Ele olhou para Mila e, de repente, percebeu que seu pequeno peito não subia e descia. O coração de João afundou. Ele a chamou, mas não houve resposta. Com mãos trêmulas, ele a pegou e a colocou em seu colo, mas a sua fiel companheira não reagiu. O desespero tomou conta dele ao perceber que Mila havia partido.

As lágrimas escorriam pelo seu rosto enrugado enquanto ele a segurava, a dor da perda se misturando à solidão que já o consumia. Ele havia prometido que nunca a abandonaria, que sempre estariam juntos. Agora, ele se sentia perdido, sem saber como seguir em frente.

Com o coração pesado, João, segurando Mila em seus braços, em meio ao luto, começou a rezar. Com a voz embargada, pediu a Deus que o levasse também, que o levasse para estar com sua fiel amiga, onde quer que ela estivesse. Ele não queria viver em um mundo sem ela, sua única companheira que sempre o amou incondicionalmente.

“Meu Deus,” ele murmurou, “leve-me para onde ela está. Eu prometi que nunca a deixaria sozinha. Se for possível, que eu possa encontrá-la novamente.”

As palavras saíam de seu coração, um apelo de um homem que já não tinha mais a quem recorrer. O som da cidade lá fora se tornava distante, enquanto sua alma se unia em um último desejo. Ao sentir a ausência de Mila, ele sabia que o amor verdadeiro não se extingue com a morte.

Então, como se Deus tivesse ouvido sua prece, João sentiu uma paz inexplicável invadir seu ser.

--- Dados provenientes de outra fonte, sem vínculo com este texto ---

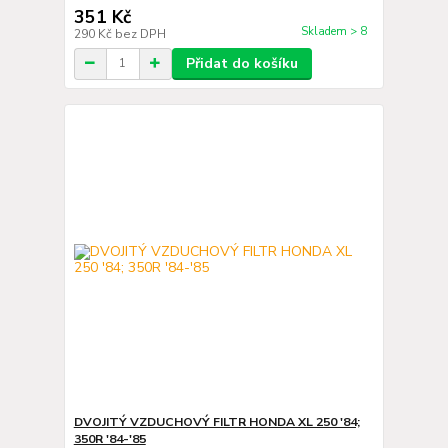
351 Kč
Skladem > 8
290 Kč
bez DPH
Přidat do košíku
DVOJITÝ VZDUCHOVÝ FILTR HONDA XL 250 '84;
350R '84-'85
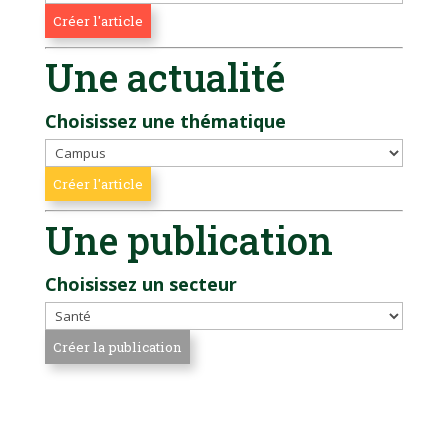
Une actualité
Choisissez une thématique
Une publication
Choisissez un secteur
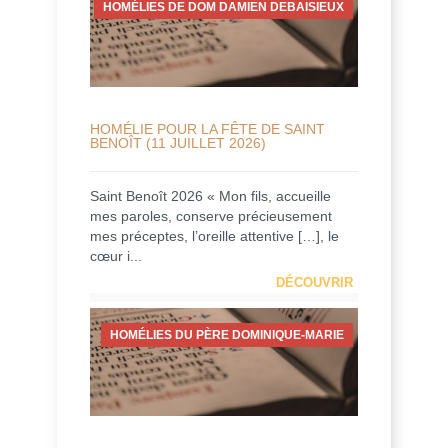
HOMÉLIES DE DOM DAMIEN DEBAISIEUX
HOMÉLIE POUR LA FÊTE DE SAINT
BENOÎT (11 JUILLET 2026)
Saint Benoît 2026 « Mon fils, accueille
mes paroles, conserve précieusement
mes préceptes, l’oreille attentive […], le
cœur i...
DÉCOUVRIR
HOMÉLIES DU PÈRE DOMINIQUE-MARIE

Seu coração, que tantas vezes havia carregado a tristeza da solidão, começou a desacelerar. Ele olhou para Mila, agora tão serena em seus braços, e um sorriso triste surgiu em seu rosto. Em um último suspiro, ele se deixou levar, o peso da vida desaparecendo enquanto se reunia com sua querida companheira de tantos anos.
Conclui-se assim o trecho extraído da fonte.